● **WHAT IS REQUIRED**: In the records that follow, count the lines where the string "Browser" appears, and give the count with nothing added.

● **DATA FOR THIS TASK**:
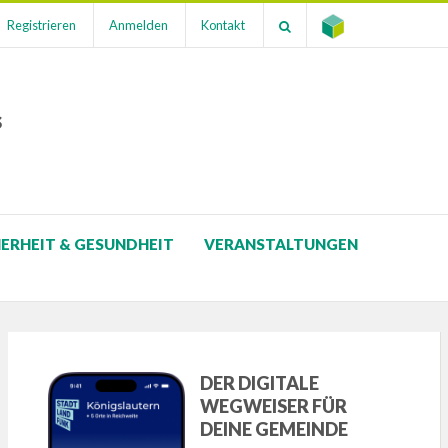
Registrieren
Anmelden
Kontakt
s
HERHEIT & GESUNDHEIT
VERANSTALTUNGEN
DER DIGITALE
WEGWEISER FÜR
DEINE GEMEINDE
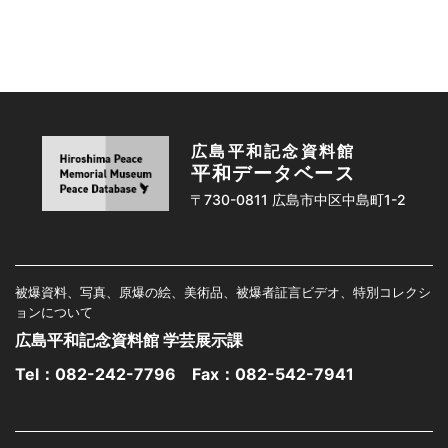
広島平和記念資料館
平和データベース
〒730-0811 広島市中区中島町1-2
被爆資料、写真、原爆の絵、美術品、被爆者証言ビデオ、特別コレクシ
ョンについて
広島平和記念資料館 学芸展示課
Tel：
082-242-7796
Fax：082-542-7941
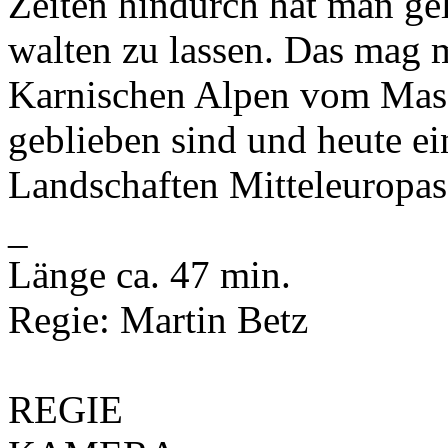
Zeiten hindurch hat man gel
walten zu lassen. Das mag 
Karnischen Alpen vom Mass
geblieben sind und heute ei
Landschaften Mitteleuropas 
_
Länge ca. 47 min.
Regie: Martin Betz
REGIE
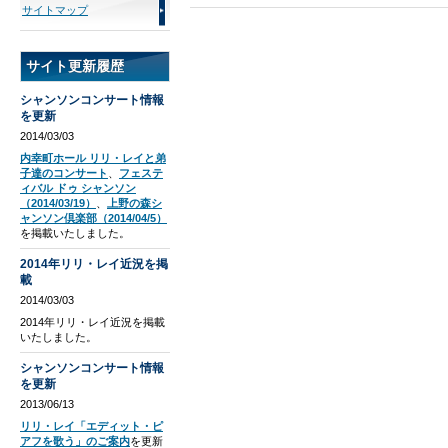
サイトマップ
サイト更新履歴
シャンソンコンサート情報
を更新
2014/03/03
内幸町ホール リリ・レイと弟
子達のコンサート
、
フェステ
ィバル ドゥ シャンソン
（2014/03/19）
、
上野の森シ
ャンソン倶楽部（2014/04/5）
を掲載いたしました。
2014年リリ・レイ近況を掲
載
2014/03/03
2014年リリ・レイ近況を掲載
いたしました。
シャンソンコンサート情報
を更新
2013/06/13
リリ・レイ「エディット・ピ
アフを歌う」のご案内
を更新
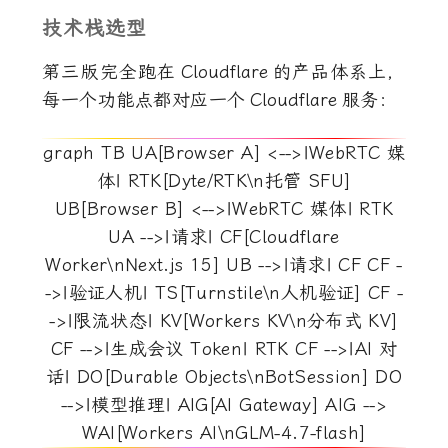
技术栈选型
第三版完全跑在
Cloudflare
的产品体系上，
每一个功能点都对应一个
Cloudflare
服务：
graph TB UA[Browser A] <-->|WebRTC 媒
体| RTK[Dyte/RTK\n托管 SFU]
UB[Browser B] <-->|WebRTC 媒体| RTK
UA -->|请求| CF[Cloudflare
Worker\nNext.js 15] UB -->|请求| CF CF -
->|验证人机| TS[Turnstile\n人机验证] CF -
->|限流状态| KV[Workers KV\n分布式 KV]
CF -->|生成会议 Token| RTK CF -->|AI 对
话| DO[Durable Objects\nBotSession] DO
-->|模型推理| AIG[AI Gateway] AIG -->
WAI[Workers AI\nGLM-4.7-flash]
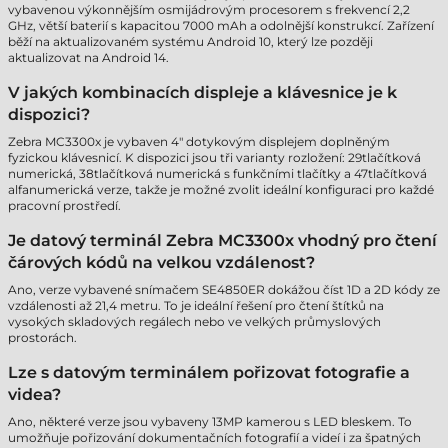
vybavenou výkonnějším osmijádrovým procesorem s frekvencí 2,2
GHz, větší baterií s kapacitou 7000 mAh a odolnější konstrukcí. Zařízení
běží na aktualizovaném systému Android 10, který lze později
aktualizovat na Android 14.
V jakých kombinacích displeje a klávesnice je k
dispozici?
Zebra MC3300x je vybaven 4" dotykovým displejem doplněným
fyzickou klávesnicí. K dispozici jsou tři varianty rozložení: 29tlačítková
numerická, 38tlačítková numerická s funkčními tlačítky a 47tlačítková
alfanumerická verze, takže je možné zvolit ideální konfiguraci pro každé
pracovní prostředí.
Je datový terminál Zebra MC3300x vhodný pro čtení
čárových kódů na velkou vzdálenost?
Ano, verze vybavené snímačem SE4850ER dokážou číst 1D a 2D kódy ze
vzdálenosti až 21,4 metru. To je ideální řešení pro čtení štítků na
vysokých skladových regálech nebo ve velkých průmyslových
prostorách.
Lze s datovým terminálem pořizovat fotografie a
videa?
Ano, některé verze jsou vybaveny 13MP kamerou s LED bleskem. To
umožňuje pořizování dokumentačních fotografií a videí i za špatných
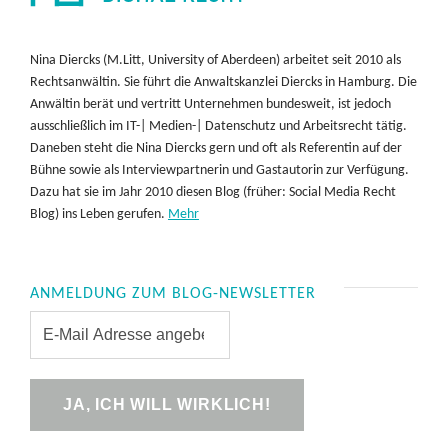
Nina Diercks (M.Litt, University of Aberdeen) arbeitet seit 2010 als
Rechtsanwältin. Sie führt die Anwaltskanzlei Diercks in Hamburg. Die
Anwältin berät und vertritt Unternehmen bundesweit, ist jedoch
ausschließlich im IT-| Medien-| Datenschutz und Arbeitsrecht tätig.
Daneben steht die Nina Diercks gern und oft als Referentin auf der
Bühne sowie als Interviewpartnerin und Gastautorin zur Verfügung.
Dazu hat sie im Jahr 2010 diesen Blog (früher: Social Media Recht
Blog) ins Leben gerufen.
Mehr
ANMELDUNG ZUM BLOG-NEWSLETTER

● **EXPECTED ANSWER**: 2